Malte Bøgh Senniksen, our early stage researcher (ESR) 12, is currently researching an animal-free modelling approach to the development of amorphous solid dispersions within the InPharma project. His individual project started in August 2021, where he spent the first 13 months at Fraunhofer ITMP in Frankfurt, Germany, before transferring to F. Hoffmann – La Roche in Basel, Switzerland, for the remainder of his PhD. InPharma is a European Industrial Doctorate (EID) project that brings together academic institutions an industry partners to provide the Early Stage Researchers (ESRs) interdisciplinary training and research opportunities by spending at least half their time in industry. As part of our InPharma on-the-job series, we have organised short interviews with our ESRs to better understand first-hand what a working within an industry-focused doctoral training program looks like.
Can you provide an overview of your current research project?
My research project revolves around formulation development of amorphous solid dispersions (ASDs), to enable drugs to overcome solubility-limited absorption in the human body. The academic part of my project has focused on applying the concepts of the refined developability classification system (rDCS), to assess developability risks for selected model drugs and guide the use of enabling formulations. The industrial part of my project has been focused on utilizing high throughput miniaturized screening methods to investigate ASD performance for drugs in combination with many different excipients in parallel. All done in a material sparing manner. My work in the industry has also allowed me to apply computational tools to predict drug and excipient interactions, in an effort to select the most promising mixtures and limit the experimental workload.
What does a typical day in your research project look like?
A typical day in my research project will consist of consulting the literature, planning experiments, analyzing data and of course going into the lab to conduct the planned experiments. As my project is dependent on a large solid set of data, the primary part of my workday is spent in the lab. This has been a great benefit as it has allowed me to gain new competencies, use state of the art equipment and to collaborate with my scientific peers within the industry.
What benefits do you see of spending half of your doctorate in the non-academic sector?
The opportunity to spend half of the doctorate in the industry has allowed me to understand how theory is put into practice, on a different scale than what is normally possible in academia. Personally, I also see great value in connecting with industry experts for discussions, as they often have a unique goal-oriented perspective on pharmaceutical science. Having a network that spans across the two sectors can also help bridge the well-known research “gap” and allow future collaborations to take place after the end of the project.
How did you find your training within the industry-focused doctoral training program?

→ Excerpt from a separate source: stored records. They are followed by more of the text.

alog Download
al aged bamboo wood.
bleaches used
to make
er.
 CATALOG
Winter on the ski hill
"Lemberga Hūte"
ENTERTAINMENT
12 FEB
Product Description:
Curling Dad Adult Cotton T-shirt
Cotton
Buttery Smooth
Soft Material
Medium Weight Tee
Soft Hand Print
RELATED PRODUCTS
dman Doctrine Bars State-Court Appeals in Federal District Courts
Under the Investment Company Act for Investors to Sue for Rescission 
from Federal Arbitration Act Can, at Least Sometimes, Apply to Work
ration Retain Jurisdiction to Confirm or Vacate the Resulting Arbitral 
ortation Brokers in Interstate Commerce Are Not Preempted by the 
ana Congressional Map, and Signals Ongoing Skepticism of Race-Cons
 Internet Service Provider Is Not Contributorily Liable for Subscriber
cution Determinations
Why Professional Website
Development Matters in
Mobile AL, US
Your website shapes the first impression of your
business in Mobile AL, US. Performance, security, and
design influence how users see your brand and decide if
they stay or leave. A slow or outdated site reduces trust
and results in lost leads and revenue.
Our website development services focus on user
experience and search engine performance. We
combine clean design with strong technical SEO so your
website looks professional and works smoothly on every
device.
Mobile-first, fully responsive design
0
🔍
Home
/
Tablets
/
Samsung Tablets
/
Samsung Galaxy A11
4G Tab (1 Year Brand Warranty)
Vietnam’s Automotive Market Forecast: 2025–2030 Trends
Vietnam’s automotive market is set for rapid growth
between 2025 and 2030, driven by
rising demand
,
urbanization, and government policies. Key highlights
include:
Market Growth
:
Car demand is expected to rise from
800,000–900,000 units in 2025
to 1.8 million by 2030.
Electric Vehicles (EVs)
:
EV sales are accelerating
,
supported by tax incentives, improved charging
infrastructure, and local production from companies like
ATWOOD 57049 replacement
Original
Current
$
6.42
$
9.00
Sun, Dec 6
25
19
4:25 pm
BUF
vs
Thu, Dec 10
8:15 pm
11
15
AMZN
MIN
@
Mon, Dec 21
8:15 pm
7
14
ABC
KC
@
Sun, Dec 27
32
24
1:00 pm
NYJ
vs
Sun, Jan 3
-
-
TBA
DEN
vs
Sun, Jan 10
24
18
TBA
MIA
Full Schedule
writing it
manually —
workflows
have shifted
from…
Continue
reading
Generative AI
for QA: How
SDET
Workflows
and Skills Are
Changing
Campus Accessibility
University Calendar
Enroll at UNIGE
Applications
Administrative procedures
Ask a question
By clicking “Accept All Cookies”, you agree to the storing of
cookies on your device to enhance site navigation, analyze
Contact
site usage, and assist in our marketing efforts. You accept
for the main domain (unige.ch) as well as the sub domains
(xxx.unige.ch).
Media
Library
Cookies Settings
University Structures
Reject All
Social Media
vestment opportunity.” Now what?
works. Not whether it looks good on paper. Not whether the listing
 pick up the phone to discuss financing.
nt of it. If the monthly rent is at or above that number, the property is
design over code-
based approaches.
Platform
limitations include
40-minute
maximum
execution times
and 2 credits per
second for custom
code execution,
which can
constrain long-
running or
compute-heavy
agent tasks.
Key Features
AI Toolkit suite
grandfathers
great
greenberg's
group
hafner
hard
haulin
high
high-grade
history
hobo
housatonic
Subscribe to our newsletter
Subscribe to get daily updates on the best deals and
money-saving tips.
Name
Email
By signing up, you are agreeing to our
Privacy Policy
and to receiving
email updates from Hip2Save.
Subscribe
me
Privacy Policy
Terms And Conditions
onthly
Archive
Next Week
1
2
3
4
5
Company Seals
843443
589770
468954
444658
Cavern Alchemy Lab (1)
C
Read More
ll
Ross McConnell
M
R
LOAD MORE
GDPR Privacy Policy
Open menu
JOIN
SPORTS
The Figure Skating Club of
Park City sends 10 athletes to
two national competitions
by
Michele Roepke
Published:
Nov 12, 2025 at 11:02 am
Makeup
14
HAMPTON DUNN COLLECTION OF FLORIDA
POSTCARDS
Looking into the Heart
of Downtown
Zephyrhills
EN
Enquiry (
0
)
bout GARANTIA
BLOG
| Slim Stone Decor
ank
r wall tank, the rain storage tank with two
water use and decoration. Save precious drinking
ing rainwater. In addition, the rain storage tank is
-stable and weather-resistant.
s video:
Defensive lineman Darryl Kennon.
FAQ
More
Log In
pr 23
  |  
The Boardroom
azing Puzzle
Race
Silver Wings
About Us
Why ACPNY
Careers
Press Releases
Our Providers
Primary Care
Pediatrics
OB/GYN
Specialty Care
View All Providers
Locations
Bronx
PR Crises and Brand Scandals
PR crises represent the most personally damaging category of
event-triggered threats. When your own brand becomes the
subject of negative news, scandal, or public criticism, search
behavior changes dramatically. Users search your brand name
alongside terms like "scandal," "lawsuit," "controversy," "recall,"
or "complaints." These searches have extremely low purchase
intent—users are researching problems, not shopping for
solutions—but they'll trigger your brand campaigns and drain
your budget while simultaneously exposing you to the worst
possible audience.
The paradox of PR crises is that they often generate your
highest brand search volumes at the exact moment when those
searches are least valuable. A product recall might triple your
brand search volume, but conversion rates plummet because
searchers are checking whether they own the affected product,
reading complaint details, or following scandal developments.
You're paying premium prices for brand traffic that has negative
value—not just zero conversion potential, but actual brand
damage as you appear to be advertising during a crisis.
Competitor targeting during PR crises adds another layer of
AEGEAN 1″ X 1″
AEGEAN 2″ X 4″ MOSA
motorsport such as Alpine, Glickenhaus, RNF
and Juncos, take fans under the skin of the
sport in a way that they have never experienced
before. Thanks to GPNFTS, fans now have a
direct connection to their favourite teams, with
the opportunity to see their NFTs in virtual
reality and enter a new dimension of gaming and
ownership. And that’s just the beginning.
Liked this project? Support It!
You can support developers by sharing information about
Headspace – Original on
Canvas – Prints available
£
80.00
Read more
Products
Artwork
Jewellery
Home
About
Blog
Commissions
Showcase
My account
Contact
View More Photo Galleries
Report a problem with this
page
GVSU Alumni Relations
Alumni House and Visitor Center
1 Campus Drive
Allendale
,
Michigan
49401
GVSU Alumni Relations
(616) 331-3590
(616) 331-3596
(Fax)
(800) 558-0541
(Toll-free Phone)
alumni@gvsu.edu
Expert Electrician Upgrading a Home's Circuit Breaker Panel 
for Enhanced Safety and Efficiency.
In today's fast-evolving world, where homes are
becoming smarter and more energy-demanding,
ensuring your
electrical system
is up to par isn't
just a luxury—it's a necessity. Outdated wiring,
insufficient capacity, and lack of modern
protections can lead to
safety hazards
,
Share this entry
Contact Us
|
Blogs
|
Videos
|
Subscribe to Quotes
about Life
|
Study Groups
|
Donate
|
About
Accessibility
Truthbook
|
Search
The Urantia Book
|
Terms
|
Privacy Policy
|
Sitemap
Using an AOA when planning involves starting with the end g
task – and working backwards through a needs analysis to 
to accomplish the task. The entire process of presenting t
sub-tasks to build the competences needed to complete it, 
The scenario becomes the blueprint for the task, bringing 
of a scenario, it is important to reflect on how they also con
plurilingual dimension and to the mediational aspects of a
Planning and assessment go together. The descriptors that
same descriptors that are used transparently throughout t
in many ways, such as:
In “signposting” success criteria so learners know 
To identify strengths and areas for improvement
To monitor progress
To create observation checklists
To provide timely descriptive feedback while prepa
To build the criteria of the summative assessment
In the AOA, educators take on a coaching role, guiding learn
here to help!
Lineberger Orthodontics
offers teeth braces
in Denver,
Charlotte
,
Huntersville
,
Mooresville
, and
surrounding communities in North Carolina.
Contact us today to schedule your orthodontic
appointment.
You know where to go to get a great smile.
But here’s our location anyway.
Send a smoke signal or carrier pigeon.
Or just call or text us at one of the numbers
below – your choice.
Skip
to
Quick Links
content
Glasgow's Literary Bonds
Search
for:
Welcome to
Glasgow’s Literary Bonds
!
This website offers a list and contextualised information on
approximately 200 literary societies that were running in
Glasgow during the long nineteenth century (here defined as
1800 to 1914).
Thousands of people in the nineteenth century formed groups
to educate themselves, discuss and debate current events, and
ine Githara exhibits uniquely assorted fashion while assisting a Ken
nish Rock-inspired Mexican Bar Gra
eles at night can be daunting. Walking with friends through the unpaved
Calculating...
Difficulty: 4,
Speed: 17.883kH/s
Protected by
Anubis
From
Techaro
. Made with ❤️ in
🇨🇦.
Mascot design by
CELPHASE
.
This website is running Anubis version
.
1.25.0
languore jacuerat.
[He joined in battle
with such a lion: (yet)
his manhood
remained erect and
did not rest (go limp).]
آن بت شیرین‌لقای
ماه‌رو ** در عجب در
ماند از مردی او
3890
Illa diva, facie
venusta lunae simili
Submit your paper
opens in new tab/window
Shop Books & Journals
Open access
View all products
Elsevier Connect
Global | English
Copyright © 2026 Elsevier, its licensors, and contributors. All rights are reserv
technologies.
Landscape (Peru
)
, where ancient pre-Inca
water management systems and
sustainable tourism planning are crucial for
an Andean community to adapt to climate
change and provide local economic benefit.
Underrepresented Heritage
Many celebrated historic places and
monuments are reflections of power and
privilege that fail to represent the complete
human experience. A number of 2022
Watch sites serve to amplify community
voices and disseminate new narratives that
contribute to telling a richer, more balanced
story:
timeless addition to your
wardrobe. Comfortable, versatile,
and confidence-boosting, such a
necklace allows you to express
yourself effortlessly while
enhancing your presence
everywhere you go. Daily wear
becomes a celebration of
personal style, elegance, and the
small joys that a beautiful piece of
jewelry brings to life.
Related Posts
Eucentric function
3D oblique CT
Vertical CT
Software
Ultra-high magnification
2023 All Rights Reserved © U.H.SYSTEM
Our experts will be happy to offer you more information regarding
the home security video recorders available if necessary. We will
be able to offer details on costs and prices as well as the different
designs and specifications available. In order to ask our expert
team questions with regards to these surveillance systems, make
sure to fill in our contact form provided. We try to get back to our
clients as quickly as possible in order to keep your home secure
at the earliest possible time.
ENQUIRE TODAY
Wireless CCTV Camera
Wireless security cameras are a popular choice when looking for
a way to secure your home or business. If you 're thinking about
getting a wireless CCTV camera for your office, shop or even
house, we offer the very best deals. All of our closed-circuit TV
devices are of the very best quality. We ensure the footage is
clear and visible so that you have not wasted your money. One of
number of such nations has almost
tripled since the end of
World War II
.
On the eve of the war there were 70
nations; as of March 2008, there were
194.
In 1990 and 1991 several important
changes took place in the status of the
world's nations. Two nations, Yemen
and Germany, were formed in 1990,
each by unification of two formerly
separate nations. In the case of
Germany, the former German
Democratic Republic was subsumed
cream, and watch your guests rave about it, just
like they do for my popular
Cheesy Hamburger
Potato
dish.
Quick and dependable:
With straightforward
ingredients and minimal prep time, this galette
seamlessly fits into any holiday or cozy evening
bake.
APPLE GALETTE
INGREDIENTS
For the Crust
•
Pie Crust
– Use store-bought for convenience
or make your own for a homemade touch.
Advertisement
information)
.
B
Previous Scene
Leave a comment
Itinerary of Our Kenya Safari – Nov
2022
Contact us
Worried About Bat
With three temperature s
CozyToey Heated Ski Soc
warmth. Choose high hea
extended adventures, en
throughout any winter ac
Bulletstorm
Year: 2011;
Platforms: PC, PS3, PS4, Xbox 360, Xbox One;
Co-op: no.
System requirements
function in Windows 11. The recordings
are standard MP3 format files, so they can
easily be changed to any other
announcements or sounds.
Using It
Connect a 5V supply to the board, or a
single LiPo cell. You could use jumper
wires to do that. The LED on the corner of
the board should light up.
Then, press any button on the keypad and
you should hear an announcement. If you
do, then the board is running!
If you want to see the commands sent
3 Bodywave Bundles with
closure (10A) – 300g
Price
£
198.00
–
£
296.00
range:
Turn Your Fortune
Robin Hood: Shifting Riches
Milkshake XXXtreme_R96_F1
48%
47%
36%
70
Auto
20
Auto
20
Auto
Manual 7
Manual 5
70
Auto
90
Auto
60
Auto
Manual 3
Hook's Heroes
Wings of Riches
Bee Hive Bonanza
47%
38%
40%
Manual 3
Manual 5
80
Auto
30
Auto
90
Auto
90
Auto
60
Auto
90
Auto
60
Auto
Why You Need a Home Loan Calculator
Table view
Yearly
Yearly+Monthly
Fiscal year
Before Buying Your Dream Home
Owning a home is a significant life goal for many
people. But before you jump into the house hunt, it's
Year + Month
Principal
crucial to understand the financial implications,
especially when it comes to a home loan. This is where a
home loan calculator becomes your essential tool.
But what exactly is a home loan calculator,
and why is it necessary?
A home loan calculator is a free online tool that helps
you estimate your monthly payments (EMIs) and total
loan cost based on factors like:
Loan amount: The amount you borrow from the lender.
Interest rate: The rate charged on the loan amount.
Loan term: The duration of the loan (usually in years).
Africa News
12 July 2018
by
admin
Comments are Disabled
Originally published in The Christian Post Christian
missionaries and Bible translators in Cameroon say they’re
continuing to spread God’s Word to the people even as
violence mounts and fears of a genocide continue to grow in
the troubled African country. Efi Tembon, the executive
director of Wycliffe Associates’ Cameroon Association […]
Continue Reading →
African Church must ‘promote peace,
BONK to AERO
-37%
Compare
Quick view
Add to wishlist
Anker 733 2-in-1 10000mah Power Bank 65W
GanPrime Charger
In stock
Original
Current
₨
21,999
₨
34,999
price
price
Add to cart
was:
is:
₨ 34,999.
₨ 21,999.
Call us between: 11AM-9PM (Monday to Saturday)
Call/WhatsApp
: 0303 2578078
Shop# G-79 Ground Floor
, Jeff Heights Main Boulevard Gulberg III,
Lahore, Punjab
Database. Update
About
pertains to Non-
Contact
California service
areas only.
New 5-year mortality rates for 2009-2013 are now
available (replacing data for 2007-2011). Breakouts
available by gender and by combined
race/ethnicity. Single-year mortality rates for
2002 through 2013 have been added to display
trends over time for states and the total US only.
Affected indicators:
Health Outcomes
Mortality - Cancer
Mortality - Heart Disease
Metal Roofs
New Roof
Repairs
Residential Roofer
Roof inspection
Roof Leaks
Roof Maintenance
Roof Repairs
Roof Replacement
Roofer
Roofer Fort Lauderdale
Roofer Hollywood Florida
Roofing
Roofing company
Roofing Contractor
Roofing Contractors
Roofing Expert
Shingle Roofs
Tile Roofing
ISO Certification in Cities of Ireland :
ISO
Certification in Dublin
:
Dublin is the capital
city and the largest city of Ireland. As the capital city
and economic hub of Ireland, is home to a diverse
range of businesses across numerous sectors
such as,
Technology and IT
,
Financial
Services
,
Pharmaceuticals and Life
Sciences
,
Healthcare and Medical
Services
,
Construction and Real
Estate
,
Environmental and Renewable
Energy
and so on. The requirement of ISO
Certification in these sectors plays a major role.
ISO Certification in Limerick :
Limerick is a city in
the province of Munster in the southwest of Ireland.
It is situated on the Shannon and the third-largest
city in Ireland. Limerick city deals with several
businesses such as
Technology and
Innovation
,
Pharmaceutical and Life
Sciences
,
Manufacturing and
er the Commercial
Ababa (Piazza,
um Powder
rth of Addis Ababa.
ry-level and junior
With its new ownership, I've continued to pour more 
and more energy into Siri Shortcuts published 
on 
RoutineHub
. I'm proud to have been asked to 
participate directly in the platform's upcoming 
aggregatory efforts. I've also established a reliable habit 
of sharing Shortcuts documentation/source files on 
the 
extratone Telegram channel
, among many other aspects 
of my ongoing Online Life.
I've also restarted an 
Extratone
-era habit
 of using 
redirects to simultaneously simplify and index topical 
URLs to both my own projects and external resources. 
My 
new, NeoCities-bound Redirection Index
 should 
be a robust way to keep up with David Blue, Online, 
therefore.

I found the training during annual meetings, workshops and virtual meetings very interesting and feel that they have helped me grow to be a better researcher. Getting the chance to present my work to an audience of my scientific peers has had great value and helped me to become more confident in my own work and accomplishments. Furthermore, the training we have received in regard to research project management, an important transferable skill, has helped me to stay organized and in control of my research as an ESR. This is a skill that I expect will be of great value as I continue my career in research.
What are your plans for the remainder of your studies within InPharma and beyond?
My plan for the final time within InPharma is to finish writing up my project findings as research articles for publication as well as for my doctoral thesis. Beyond InPharma, I hope to continue my work in preclinical research where I can apply my competencies in formulation screening and development, either in the industry or academia.